- _Problem description_
How many lines in the data that follows contain the word "soluciones"? Only that number is needed.

- _Supplied material_
BEGIN

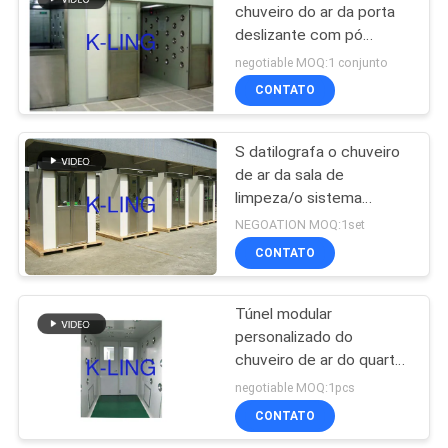
chuveiro do ar da porta
deslizante com pó
174
revestiu o motor da
negotiable MOQ:1 conjunto
parede/C.C.
Quarto desinfetado
CONTATO
de Softwall
S datilografa o chuveiro
de ar da sala de
limpeza/o sistema
andaveis automáticos
NEGOATION MOQ:1set
chuveiro de ar
CONTATO
85
unidade de filtro do
Túnel modular
personalizado do
ventilador
chuveiro de ar do quarto
desinfetado com o
negotiable MOQ:1pcs
ventilador interno
CONTATO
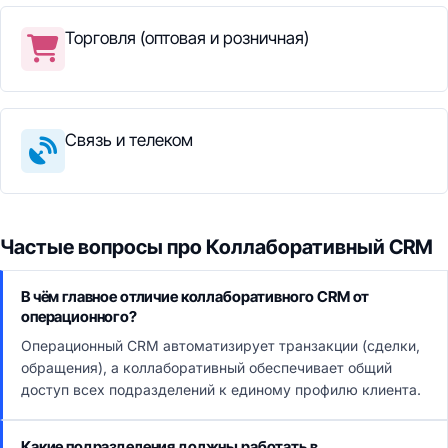
Торговля (оптовая и розничная)
Связь и телеком
Частые вопросы про Коллаборативный CRM
В чём главное отличие коллаборативного CRM от
операционного?
Операционный CRM автоматизирует транзакции (сделки,
обращения), а коллаборативный обеспечивает общий
доступ всех подразделений к единому профилю клиента.
Какие подразделения должны работать в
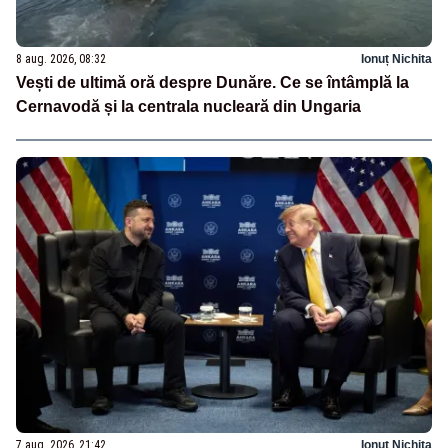
8 aug. 2026, 08:32
Ionuț Nichita
Vești de ultimă oră despre Dunăre. Ce se întâmplă la
Cernavodă și la centrala nucleară din Ungaria
7 aug. 2026, 21:42
Ionuț Nichita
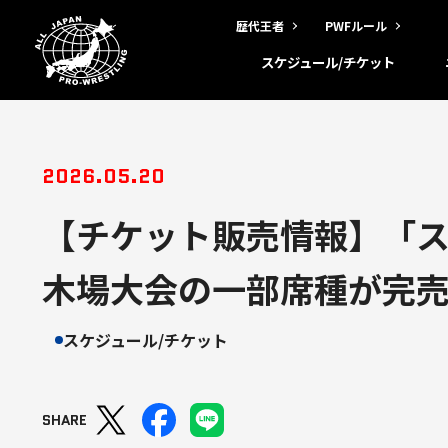
歴代王者
PWFルール
スケジュール/チケット
2026.05.20
【チケット販売情報】「スー
木場大会の一部席種が完
スケジュール/チケット
SHARE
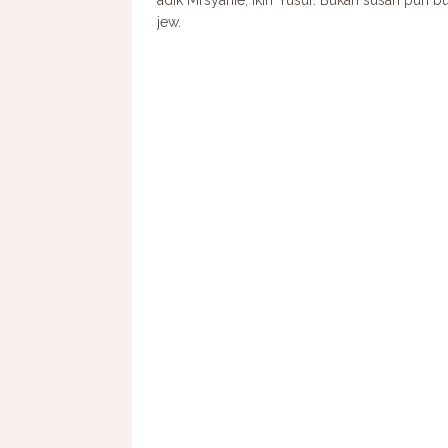
adik Mrsyanie, Ikin Yusuf. Bukan susah pun b
jew.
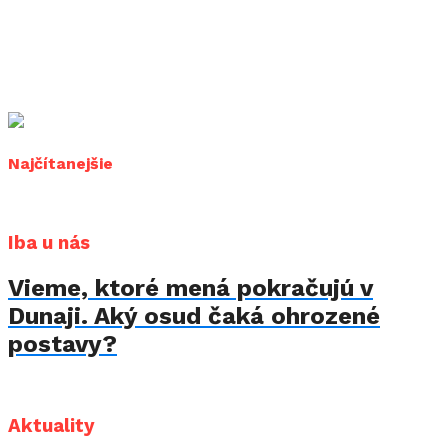
Najčítanejšie
Iba u nás
Vieme, ktoré mená pokračujú v
Dunaji. Aký osud čaká ohrozené
postavy?
Aktuality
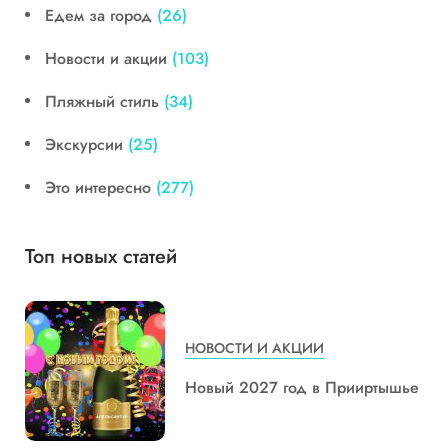
Едем за город
(26)
Новости и акции
(103)
Пляжный стиль
(34)
Экскурсии
(25)
Это интересно
(277)
Топ новых статей
НОВОСТИ И АКЦИИ
Новый 2027 год в Прииртышье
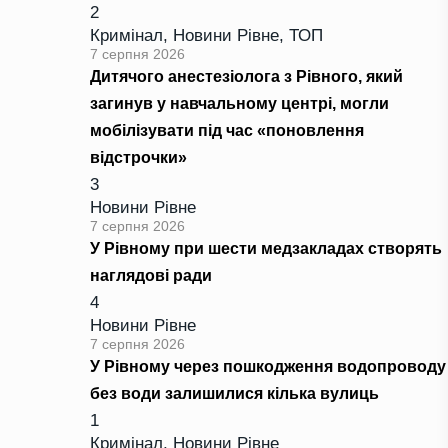
2
Кримінал
,
Новини Рівне
,
ТОП
7 серпня 2026
Дитячого анестезіолога з Рівного, який
загинув у навчальному центрі, могли
мобілізувати під час «поновлення
відстрочки»
3
Новини Рівне
7 серпня 2026
У Рівному при шести медзакладах створять
наглядові ради
4
Новини Рівне
7 серпня 2026
У Рівному через пошкодження водопроводу
без води залишилися кілька вулиць
1
Кримінал
,
Новини Рівне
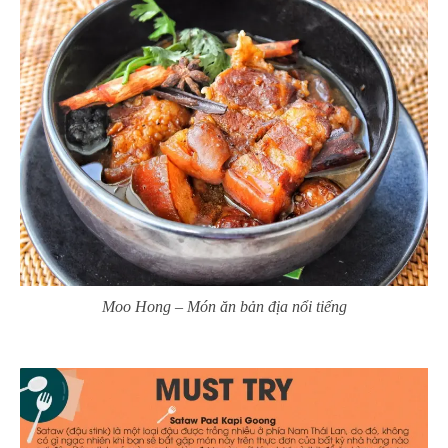
Moo Hong – Món ăn bản địa nổi tiếng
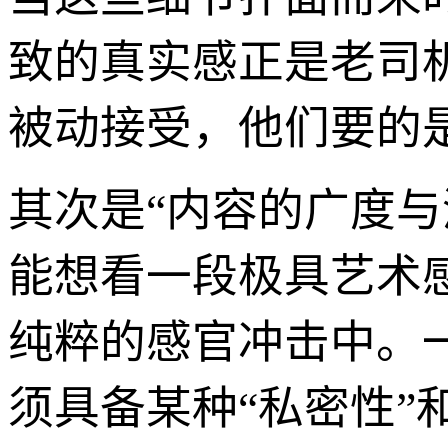
致的真实感正是老司机
被动接受，他们要的
其次是“内容的广度
能想看一段极具艺术
纯粹的感官冲击中。
须具备某种“私密性”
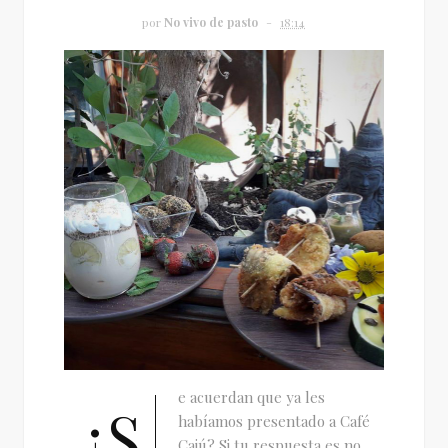
por
No vivo de pasto
18:14
e acuerdan que ya les
¿S
habíamos presentado a Café
Cajú? Si tu respuesta es no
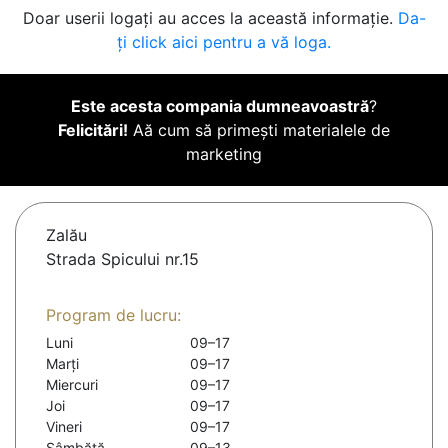
Doar userii logați au acces la această informație.
Da-
ți click aici pentru a vă loga.
Este acesta compania dumneavoastră
?
Felicitări!
Aă cum să primești materialele de
marketing
Zalău
Strada Spicului nr.15
Program de lucru:
Luni
09–17
Marți
09–17
Miercuri
09–17
Joi
09–17
Vineri
09–17
Sâmbătă
09–13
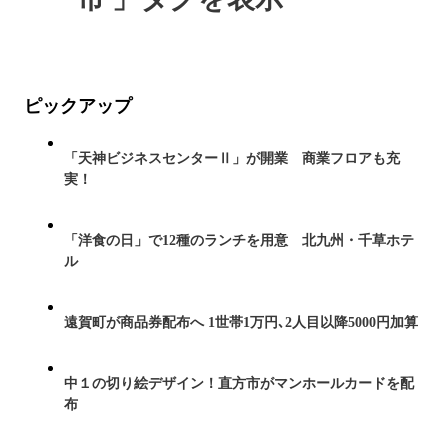
ピックアップ
「天神ビジネスセンターⅡ」が開業 商業フロアも充
実！
「洋食の日」で12種のランチを用意 北九州・千草ホテ
ル
遠賀町が商品券配布へ 1世帯1万円､2人目以降5000円加算
中１の切り絵デザイン！直方市がマンホールカードを配
布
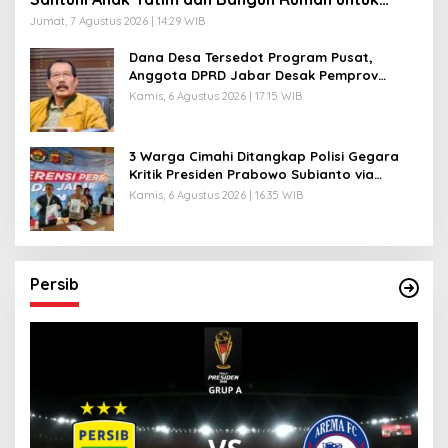
Lansia
Jumat, 7 Agustus 2026 | 14:29 WIB
Dana Desa Tersedot Program Pusat,
Anggota DPRD Jabar Desak Pemprov
Realisasikan ‘Desa Diurus Kota Ditata’
Kamis, 6 Agustus 2026 | 17:15 WIB
3 Warga Cimahi Ditangkap Polisi Gegara
Kritik Presiden Prabowo Subianto via
Medsos
Kamis, 6 Agustus 2026 | 16:35 WIB
Persib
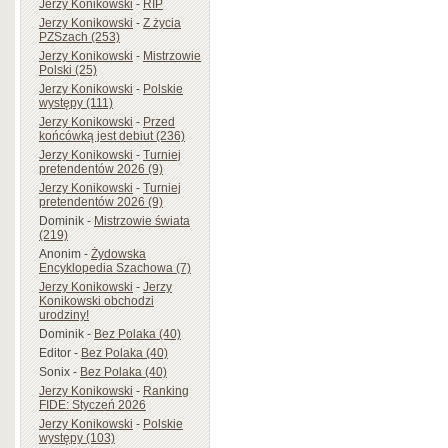
Jerzy Konikowski
-
RIP
Jerzy Konikowski
-
Z życia
PZSzach (253)
Jerzy Konikowski
-
Mistrzowie
Polski (25)
Jerzy Konikowski
-
Polskie
występy (111)
Jerzy Konikowski
-
Przed
końcówką jest debiut (236)
Jerzy Konikowski
-
Turniej
pretendentów 2026 (9)
Jerzy Konikowski
-
Turniej
pretendentów 2026 (9)
Dominik
-
Mistrzowie świata
(219)
Anonim
-
Żydowska
Encyklopedia Szachowa (7)
Jerzy Konikowski
-
Jerzy
Konikowski obchodzi
urodziny!
Dominik
-
Bez Polaka (40)
Editor
-
Bez Polaka (40)
Sonix
-
Bez Polaka (40)
Jerzy Konikowski
-
Ranking
FIDE: Styczeń 2026
Jerzy Konikowski
-
Polskie
występy (103)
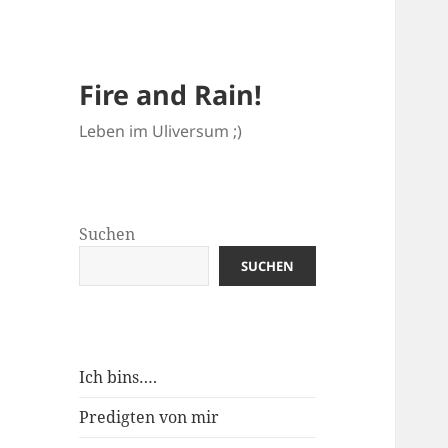
Fire and Rain!
Leben im Uliversum ;)
Suchen
SUCHEN
Ich bins….
Predigten von mir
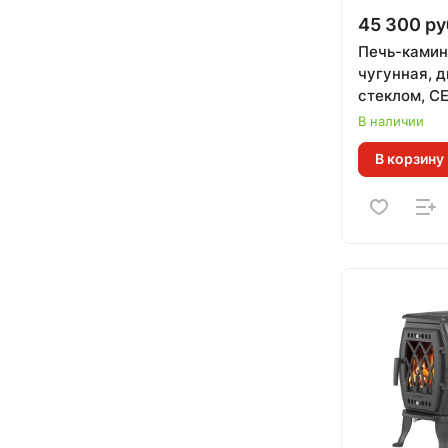
45 300 ру
Печь-камин
чугунная, д
стеклом, С
В наличии
В корзину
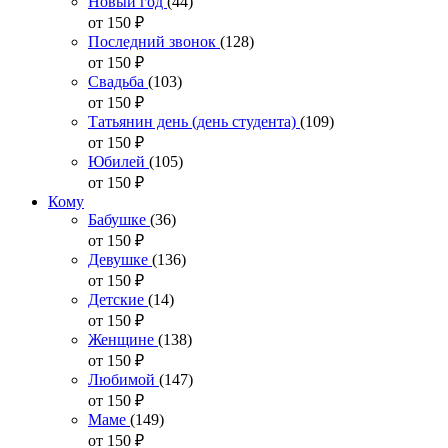
Новый год
(44)
от 150
₽
Последний звонок
(128)
от 150
₽
Свадьба
(103)
от 150
₽
Татьянин день (день студента)
(109)
от 150
₽
Юбилей
(105)
от 150
₽
Кому
Бабушке
(36)
от 150
₽
Девушке
(136)
от 150
₽
Детские
(14)
от 150
₽
Женщине
(138)
от 150
₽
Любимой
(147)
от 150
₽
Маме
(149)
от 150
₽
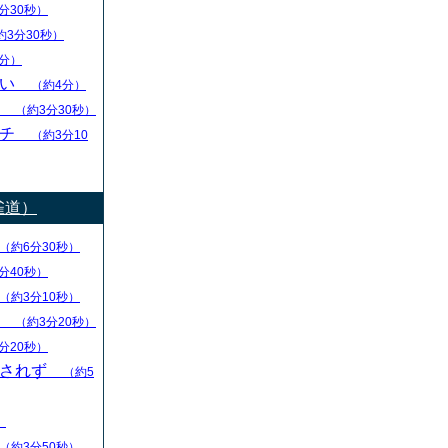
分30秒）
約3分30秒）
分）
ない
（約4分）
し
（約3分30秒）
ーチ
（約3分10
雀道）
（約6分30秒）
分40秒）
（約3分10秒）
る
（約3分20秒）
分20秒）
回されず
（約5
）
（約3分50秒）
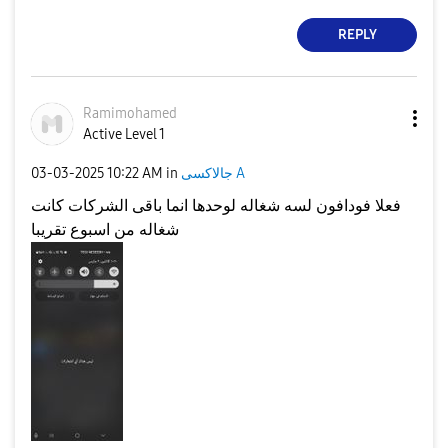
REPLY
Ramimohamed
Active Level 1
جالاكسى A
in
10:22 AM
‎03-03-2025
فعلا فودافون لسه شغاله لوحدها انما باقى الشركات كانت
شغاله من اسبوع تقريبا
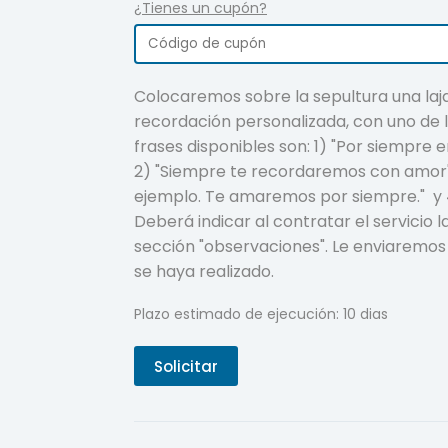
¿Tienes un cupón?
Colocaremos sobre la sepultura una laj
recordación personalizada, con uno de l
frases disponibles son: 1) "Por siempre e
2) "Siempre te recordaremos con amor";
ejemplo. Te amaremos por siempre." y 4)
Deberá indicar al contratar el servicio l
sección "observaciones". Le enviaremos
se haya realizado.
Plazo estimado de ejecución: 10 dias
Solicitar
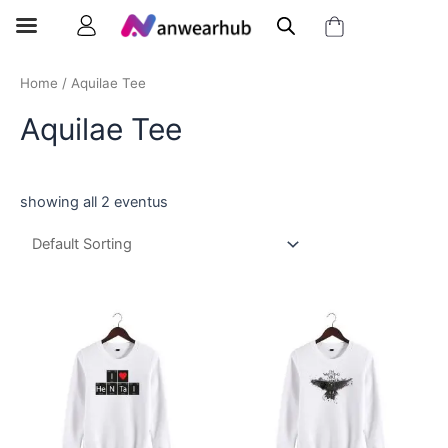
Home
/ Aquilae Tee
Aquilae Tee
showing all 2 eventus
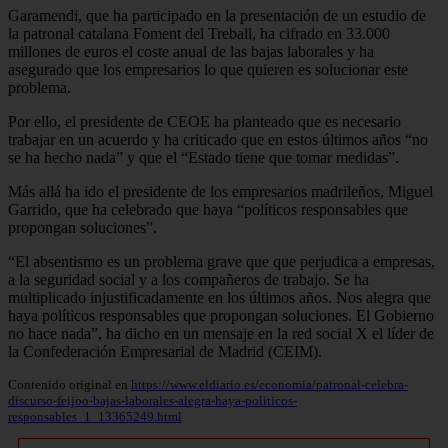
Garamendi, que ha participado en la presentación de un estudio de
la patronal catalana Foment del Treball, ha cifrado en 33.000
millones de euros el coste anual de las bajas laborales y ha
asegurado que los empresarios lo que quieren es solucionar este
problema.
Por ello, el presidente de CEOE ha planteado que es necesario
trabajar en un acuerdo y ha criticado que en estos últimos años “no
se ha hecho nada” y que el “Estado tiene que tomar medidas”.
Más allá ha ido el presidente de los empresarios madrileños, Miguel
Garrido, que ha celebrado que haya “políticos responsables que
propongan soluciones”.
“El absentismo es un problema grave que que perjudica a empresas,
a la seguridad social y a los compañeros de trabajo. Se ha
multiplicado injustificadamente en los últimos años. Nos alegra que
haya políticos responsables que propongan soluciones. El Gobierno
no hace nada”, ha dicho en un mensaje en la red social X el líder de
la Confederación Empresarial de Madrid (CEIM).
Contenido original en
https://www.eldiario.es/economia/patronal-celebra-
discurso-feijoo-bajas-laborales-alegra-haya-politicos-
responsables_1_13365249.html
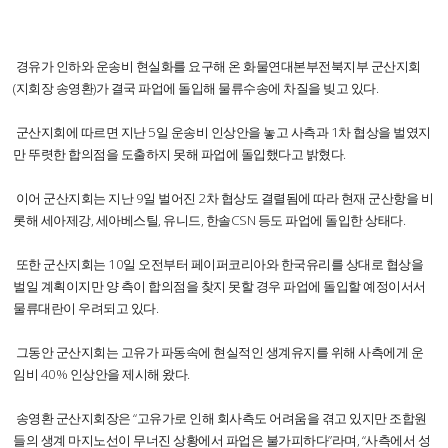
경유가 인하와 운송비 현실화를 요구해 온 화물연대본부전북지부 군산지회
(지회장 송영환)가 결국 파업에 돌입해 물류수송에 차질을 빚고 있다.
군산지회에 따르면 지난 5일 운송비 인상안을 놓고 사측과 1차 협상을 벌였지
만 뚜렷한 합의점을 도출하지 못해 파업에 돌입했다고 밝혔다.
이어 군산지회는 지난 9일 벌어진 2차 협상도 결렬됨에 따라 현재 군산항을 비
롯해 세아제강, 세아베스틸, 유니드, 한솔CSN 등도 파업에 돌입한 상태다.
또한 군산지회는 10일 오전부터 페이퍼코리아와 한국유리를 상대로 협상을
벌일 계획이지만 양 측이 합의점을 찾지 못할 경우 파업에 돌입할 예정이서서
물류대란이 우려되고 있다.
그동안 군산지회는 고유가 파동속에 현실적인 생계유지를 위해 사측에게 운
임비 40% 인상안을 제시해 왔다.
송영환 군산지회장은 “고유가로 인해 회사측도 어려움을 겪고 있지만 조합원
들의 생계 마지노선이 무너진 상황에서 파업은 불가피하다”라며, “사측에서 성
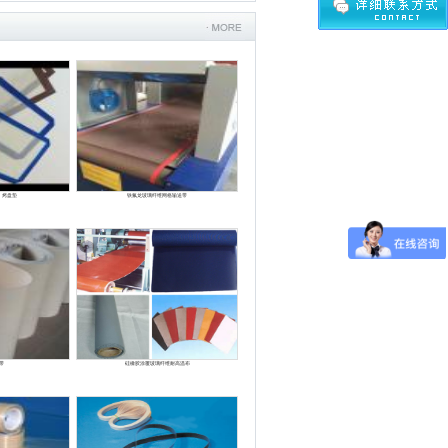
更多
、烤盘垫
铁氟龙玻璃纤维网格输送带
带
硅橡胶涂覆玻璃纤维耐高温布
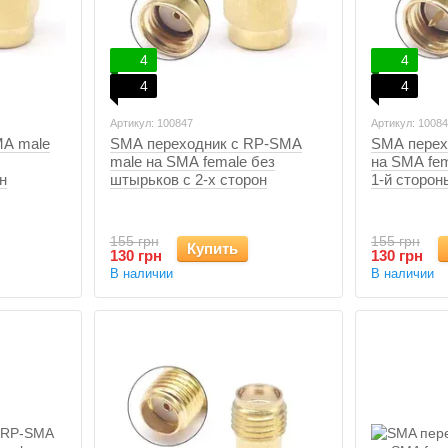
4
4
4
4
Артикул: 100847
Артикул: 1008
MA male
SMA переходник с RP-SMA
SMA перех
male на SMA female без
на SMA fe
н
штырьков с 2-х сторон
1-й сторон
155 грн
155 грн
Купить
130 грн
130 грн
В наличии
В наличии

END

- _Response to the exercise_
2